Non voglio conoscere la storia della tua vita, ma sarei felice che trovassi il modo di parlarmi indirettamente di te con un altro racconto. Anche io amo la scrittura. Spesso comincio a scrivere all’alba e continuo fino a che scende la notte"
Elena ripiego’ il foglio e rimase, a lungo, con gli occhi chiusi.
Quelle poche righe l’ avevano legittimata a inventrice di parole.
Chi poteva essere?
Un uomo in prigione?
Uno studente?
Uno scrittore?
La calligrafia era lineare e comprensibile. Annuso’ la busta, cercando un odore che evocasse l’immagine di chi aveva scritto. Chiuse gli occhi concentrandosi: le parve di scorgere un uomo con capelli grigi e un colletto bianco. Respirò più profondamente e finalmente colse un odore più’ deciso che assomigliava a quello della carta appena stampata.
Osservo’ il francobollo. Era di una serie che non aveva mai visto. Servendosi del vapore separo’ il francobollo dalla lettera, cercando un messaggio nascosto.
Torno’ nel soggiorno, sedette alla scrivania e digito’ alla tastiera:
Caro sconosciuto, la tua proposta mi intriga, ti racconterò una favola…
Scrisse trenta pagine: racconto’ la storia di un delfino blu che nuotava nell’ oceano con la speranza di trovare un pesce che avesse il suo stesso colore. Per una settimana intera lesse e riscrisse. Poi confeziono’ il pacchetto e attese.
Dopo qualche giorno arrivo’ un’ altra lettera. Proveniva da una casa editrice.
L’apri’ con il cuore in gola.
Il racconto apparso sulla rivista aveva impressionato gli editor ed era stata convocata una riunione per discutere su quello che avrebbe potuto essere un nuovo caso letterario. Avevano rintracciato negli archivi anche un romanzo che aveva inviato mesi prima e lo avevano letto attentamente. Il suo stile era innovativo e, soprattutto, semplice.
C’era solo un’ombra nel romanzo che non li convinceva: una eccessiva universalità della storia; questo difetto era presente anche nel racconto. Si erano chiesti se questo vizio era proprio del suo modo di scrivere o se piuttosto fosse stata condizionata dal numero indefinito di persone che l’avrebbero letta.

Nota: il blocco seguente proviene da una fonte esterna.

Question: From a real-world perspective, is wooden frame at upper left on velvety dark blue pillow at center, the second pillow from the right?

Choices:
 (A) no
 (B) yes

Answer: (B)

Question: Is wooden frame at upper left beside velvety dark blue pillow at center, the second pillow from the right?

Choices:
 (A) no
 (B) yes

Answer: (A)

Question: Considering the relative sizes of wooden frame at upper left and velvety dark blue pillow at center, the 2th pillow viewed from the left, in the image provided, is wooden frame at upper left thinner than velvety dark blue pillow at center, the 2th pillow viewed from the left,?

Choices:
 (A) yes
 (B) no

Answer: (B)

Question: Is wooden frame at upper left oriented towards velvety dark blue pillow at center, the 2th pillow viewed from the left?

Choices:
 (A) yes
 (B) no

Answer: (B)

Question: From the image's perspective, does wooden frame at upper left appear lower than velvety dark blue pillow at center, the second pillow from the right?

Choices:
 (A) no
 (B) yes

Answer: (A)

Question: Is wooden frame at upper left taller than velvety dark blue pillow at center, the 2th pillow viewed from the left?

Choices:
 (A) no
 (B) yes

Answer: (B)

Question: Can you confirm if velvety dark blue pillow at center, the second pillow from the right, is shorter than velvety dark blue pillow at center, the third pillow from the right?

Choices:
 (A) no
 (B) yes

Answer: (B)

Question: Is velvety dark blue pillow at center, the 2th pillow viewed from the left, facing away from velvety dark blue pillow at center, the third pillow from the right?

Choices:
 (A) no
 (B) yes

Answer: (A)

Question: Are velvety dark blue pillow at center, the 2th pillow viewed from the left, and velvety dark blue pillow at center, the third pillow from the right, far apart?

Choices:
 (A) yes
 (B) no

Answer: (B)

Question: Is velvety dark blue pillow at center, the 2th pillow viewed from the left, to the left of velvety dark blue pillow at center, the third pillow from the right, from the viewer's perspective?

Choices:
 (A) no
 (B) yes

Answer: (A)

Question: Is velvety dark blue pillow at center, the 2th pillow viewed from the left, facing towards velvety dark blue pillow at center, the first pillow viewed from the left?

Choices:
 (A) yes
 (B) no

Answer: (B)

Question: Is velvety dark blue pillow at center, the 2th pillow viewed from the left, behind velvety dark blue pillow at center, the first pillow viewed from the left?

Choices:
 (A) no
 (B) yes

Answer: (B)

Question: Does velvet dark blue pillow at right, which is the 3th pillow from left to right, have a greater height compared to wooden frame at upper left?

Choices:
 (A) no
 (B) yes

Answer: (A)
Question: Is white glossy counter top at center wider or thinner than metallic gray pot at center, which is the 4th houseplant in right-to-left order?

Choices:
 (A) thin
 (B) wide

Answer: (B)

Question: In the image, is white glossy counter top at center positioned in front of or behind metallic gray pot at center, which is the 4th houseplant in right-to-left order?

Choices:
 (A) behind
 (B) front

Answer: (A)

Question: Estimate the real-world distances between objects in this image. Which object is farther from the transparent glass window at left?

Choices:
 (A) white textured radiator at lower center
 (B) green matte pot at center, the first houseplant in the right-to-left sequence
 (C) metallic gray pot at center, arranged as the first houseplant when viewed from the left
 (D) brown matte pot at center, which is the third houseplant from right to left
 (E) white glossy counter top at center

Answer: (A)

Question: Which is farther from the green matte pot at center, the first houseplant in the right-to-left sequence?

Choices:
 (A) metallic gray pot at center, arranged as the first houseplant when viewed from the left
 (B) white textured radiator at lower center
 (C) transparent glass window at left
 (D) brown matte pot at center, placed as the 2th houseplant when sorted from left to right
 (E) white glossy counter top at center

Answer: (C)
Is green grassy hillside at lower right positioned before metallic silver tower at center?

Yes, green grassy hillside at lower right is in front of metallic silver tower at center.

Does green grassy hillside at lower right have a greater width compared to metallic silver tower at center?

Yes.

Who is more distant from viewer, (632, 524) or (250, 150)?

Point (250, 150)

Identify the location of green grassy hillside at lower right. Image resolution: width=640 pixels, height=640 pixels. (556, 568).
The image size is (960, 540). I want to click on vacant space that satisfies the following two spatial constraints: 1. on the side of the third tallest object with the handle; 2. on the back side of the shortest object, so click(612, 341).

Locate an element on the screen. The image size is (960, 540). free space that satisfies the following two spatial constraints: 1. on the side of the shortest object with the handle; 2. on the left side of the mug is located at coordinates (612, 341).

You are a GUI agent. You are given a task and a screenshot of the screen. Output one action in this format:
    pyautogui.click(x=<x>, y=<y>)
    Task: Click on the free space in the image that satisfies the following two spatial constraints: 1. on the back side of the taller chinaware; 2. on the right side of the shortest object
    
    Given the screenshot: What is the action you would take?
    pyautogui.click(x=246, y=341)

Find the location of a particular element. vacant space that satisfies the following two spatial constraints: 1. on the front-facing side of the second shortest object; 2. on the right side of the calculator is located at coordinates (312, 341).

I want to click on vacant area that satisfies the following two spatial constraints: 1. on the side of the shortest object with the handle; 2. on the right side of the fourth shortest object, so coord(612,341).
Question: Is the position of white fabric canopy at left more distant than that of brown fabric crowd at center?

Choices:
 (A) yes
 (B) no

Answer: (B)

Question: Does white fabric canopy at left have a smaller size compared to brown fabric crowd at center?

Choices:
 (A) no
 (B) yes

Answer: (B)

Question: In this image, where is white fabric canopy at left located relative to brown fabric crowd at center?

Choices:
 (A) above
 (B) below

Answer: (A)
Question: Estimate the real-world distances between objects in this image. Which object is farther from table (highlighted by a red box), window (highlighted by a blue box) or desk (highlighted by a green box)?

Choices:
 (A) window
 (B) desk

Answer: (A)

Così era nata l’idea di farle scrivere da qualcuno che richiedesse una corrispondenza personale. Un impiegato aveva redatto in bella calligrafia una lettera . Il trucco aveva funzionato; la favola scritta aveva dimostrato quanto avevano supposto.
L’aspettavano negli uffici, per rivedere il romanzo e firmare un contratto.

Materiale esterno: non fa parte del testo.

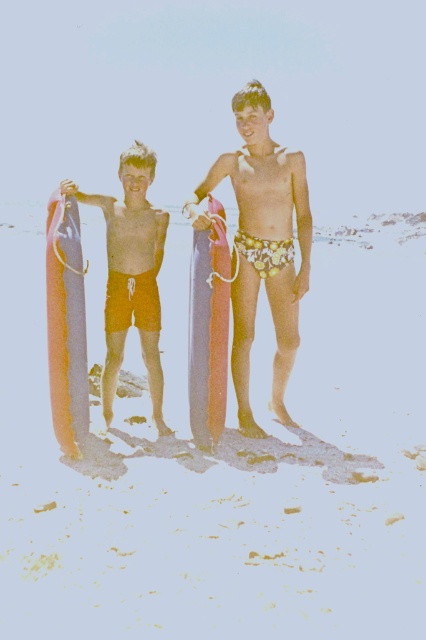 Does floral swim trunks at center have a greater width compared to orange matte shorts at left?

Indeed, floral swim trunks at center has a greater width compared to orange matte shorts at left.

What do you see at coordinates (261, 244) in the screenshot?
I see `floral swim trunks at center` at bounding box center [261, 244].

Is point (233, 288) less distant than point (152, 211)?

Yes, point (233, 288) is in front of point (152, 211).

The image size is (426, 640). What are the coordinates of `floral swim trunks at center` in the screenshot? It's located at (261, 244).

Does point (408, 557) come in front of point (46, 272)?

Yes, it is in front of point (46, 272).

At what (x,y) coordinates should I click in order to perform the action: click on smooth purple surfboard at center. Please return your answer as a coordinate pair (x, y). This screenshot has width=426, height=640. Looking at the image, I should click on (224, 472).

Who is lower down, smooth purple surfboard at center or smooth pink surfboard at center?

smooth pink surfboard at center is lower down.

Measure the distance between smooth purple surfboard at center and smooth pink surfboard at center.

smooth purple surfboard at center and smooth pink surfboard at center are 3.16 meters apart from each other.

Measure the distance between point [244,516] and camera.

A distance of 4.17 meters exists between point [244,516] and camera.

Image resolution: width=426 pixels, height=640 pixels. I want to click on smooth purple surfboard at center, so click(224, 472). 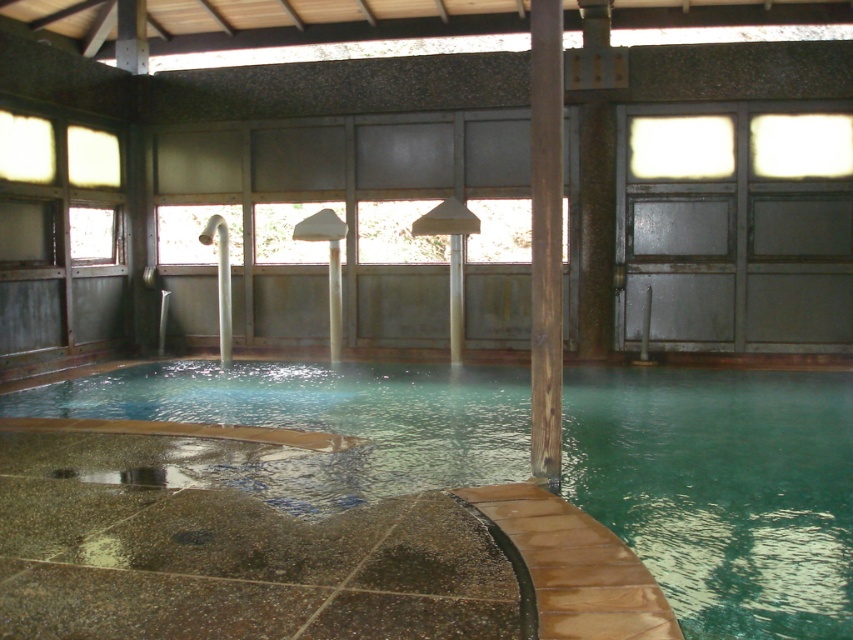 Who is positioned more to the right, green polished stone swimming pool at center or brown wood pillar at center?

brown wood pillar at center

Which is in front, point (676, 497) or point (553, 257)?

Positioned in front is point (676, 497).

Locate an element on the screen. The image size is (853, 640). green polished stone swimming pool at center is located at coordinates (723, 490). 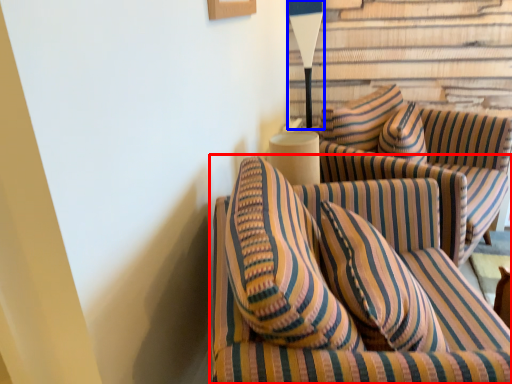 Question: Which point is closer to the camera, studio couch (highlighted by a red box) or table lamp (highlighted by a blue box)?

Choices:
 (A) studio couch
 (B) table lamp

Answer: (A)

Richiuse la lettera incerta se fosse uno scherzo del lettore anonimo, forse per cambiare le regole del gioco.
La lettera era firmata come la prima , sopra un timbro questa volta. C’era anche un post scriptum che giustificava il metodo utilizzato per farla scrivere meglio. Le scuse non erano personali.
La lettera con l’inchiostro blu era finta.
Chiuse gli occhi per poco: non voleva un milione di lettori.